There’s also an air conditioned bus service called Trans Sarbagita that runs following route Term. Batu Bulan (Gianyar) – Tohpati (DPS) – Sanur (DPS) – Kuta Central Park (Badung) – Jimbaran (Badung) – Nusa Dua (Badung), occassionally the bus heading to and from Nusa Dua will stop at the airport. There is no marked Trans Sarbagita bus stop at the airport. Bus stops at the roundabout at the left side from the airport exit. The bus fare is 3.500 RP for adults and 2.500 for students.

By bemo
As elsewhere in Bali, bemos are rarer and far less important in Kuta than they used to be. This reflects both the increased number of Balinese who are wealthy enough to afford their own transport, and the huge upscaling of the very nature of tourism in Bali in the past 10 years. Bemo Corner, in the heart of Kuta at the junction of Jalan Legian and Jalan Raya Kuta, used to be an institution on the backpacker circuit. These days it is almost irrelevant, but the little blue buses are still there albeit in greatly reduced numbers, and they will still try to charge you five times the real rate.

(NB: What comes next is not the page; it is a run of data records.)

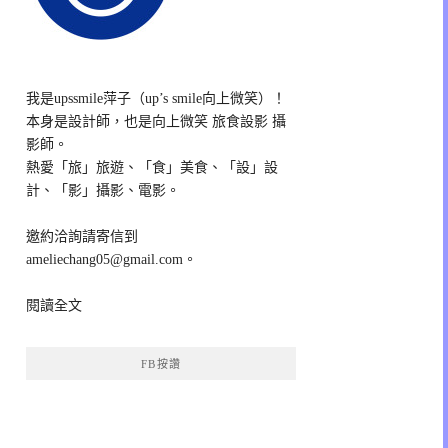
我是upssmile萍子（up’s smile向上微笑）！
本身是設計師，也是向上微笑 旅食設影 攝
影師。
熱愛「旅」旅遊、「食」美食、「設」設
計、「影」攝影、電影。
邀約洽詢請寄信到
ameliechang05@gmail.com。
閱讀全文
FB按讚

Kuta is served with some regularity from Denpasar’s Tegal bemo terminal.

By boat
Benoa Harbour — not to be confused with Tanjung Benoa — is around 20 min northeast of Kuta, and speedboats and cruises from the Gili Islands, Lombok and Nusa Lembongan arrive here. Most companies operating from Benoa offer free pick-up and drop-off in and around Kuta.

Get around
Kuta stretches along the beach front all the way from the airport to Legian, and small lanes lead from the beaches into the densely populated accommodation zone. To avoid traffic-related frustrations, the best option is a combination of walking in small lanes and using metered taxis or a rented motorbike for longer excursions.
By car

Traffic jams are a constant hassle here and especially so when it is raining. It is often best to park your car before you reach downtown Kuta, and walk in. The area downtown is only about one and a half kilometres in length and half a kilometre wide but when stuck in traffic you might easily spend 30 minutes or more to travel these short distances.

There are some designated parking areas in the middle of Kuta (usually Rp 5,000 for an unlimited stay) including a large one on Jalan Legian near the top of Poppies II. There are also public parking bays on Jalan Pantai Kuta right beside the beach, but these can get very busy.

Finding a rental car company is easy in Kuta, especially in Poppies I and Poppies II. A small rental car starts from Rp140,000 with third party insurance. Add another Rp100,000 or so for a comprehensive cover. Check your rental contract for specifics before signing. The rental car can be driven to your accommodation for pick up.
By taxi

Metered taxis (taksi berargo) are ubiquitous on the streets of Kuta and are a relatively cheap and reliable way to get around, especially at night. Avoid any taxi where the driver refuses to put the meter on. This is increasingly rare but you will still find the odd taxi driver who is stuck in a 1990s time warp.

The largest and most reliable taxi operators are Bluebird and Bali Taksi. Sometimes these taxis are not available at night in the immediate vicinity of discos and bars as other smaller companies may have exclusive arrangements with these businesses. However, the more reputable and reliable taxis can be found easily by walking a little up the street. It would be in your interests to seek out a Bluebird taxi in this situation.

Be aware that, since Bluebird and Bali Taxi have the best reputations, a number of other drivers have started to try and make their taxis look very similar, using blue vehicles with names like Taxi Bali, or a logo that’s similar to the Bluebird. Look very carefully, sometimes at first glance the imitators can be quite convincing.

If you wish to use a taxi ensure the destination is clear with the driver before you enter the taxi and that the driver will be using the meter. If the driver does not agree to use the meter seek an alternative taxi.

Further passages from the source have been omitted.